Looking back on it now, MaryJo Musselman laughs as she tells the story of learning she might need heart surgery. She remains remarkably warm and positive no matter what she’s talking about, from growing up in western Pennsylvania to meeting her husband of two decades in a New Jersey shore bar, or raising her children while battling leukemia.
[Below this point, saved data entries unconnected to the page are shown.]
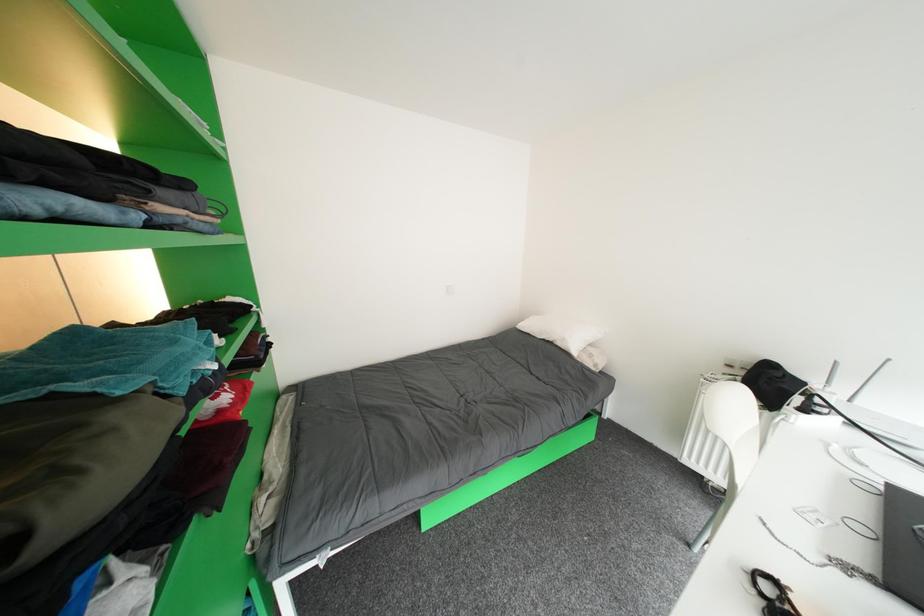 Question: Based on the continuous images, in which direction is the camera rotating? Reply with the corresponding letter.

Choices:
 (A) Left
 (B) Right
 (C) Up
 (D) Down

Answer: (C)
Musselman was first diagnosed with leukemia 18 years ago, and began coming down to Johns Hopkins from her home in Toms River, New Jersey, for regular treatment while still bookkeeping for her husband’s fitness and personal training gym. In what little spare time she had left, she remained actively involved with a national group of community-service-minded fitness professionals, helping to build a community garden in Phoenix, Arizona.
A Second Opinion
Several years ago, after an electrocardiogram revealed an unknown abnormality in her heart rhythm, Musselman visited a Toms River cardiologist for a cardiac stress test to check her heart’s fitness. She was uneasy that despite a passing test and no family history of heart disease, her doctor wanted to perform surgery that would require inserting a line from her leg up to her heart and place her on heart medication regardless of the outcome. She made an appointment at the Women’s Cardiovascular Health Center at Johns Hopkins Bayview Medical Center for a second opinion.
As soon as Musselman met Pamela Ouyang, M.D., she felt at ease. She particularly appreciated Dr. Ouyang’s clear communication. “I love her! She’s calm, she’s got a sense of humor, and I never feel rushed,” she says. After performing some non-invasive tests and a thorough assessment, Dr. Ouyang confirmed that Musselman’s heart was in good shape and did not require surgery. Musselman remembers, “When your doctor is thrilled, you’re thrilled. I feel like I’ve been gifted life.”
The Next Step
With her clean bill of heart health, Musselman was able to begin exercising again. “Eighteen years ago I didn’t know if I’d be here one year later, but now I can plan for the rest of my life. My body is ready to go, and so am I,” she says.
She and her husband plan to move to Arizona to continue their work and community outreach. Until then, she says she won’t go anywhere else for care, and makes the three-hour drive for her occasional follow-up appointments.
“You have to make the best decision you can make, and say, ‘I’m worth going to Johns Hopkins,’” she declares. “My life is worth it and I’m grateful every day I get to make that trip.”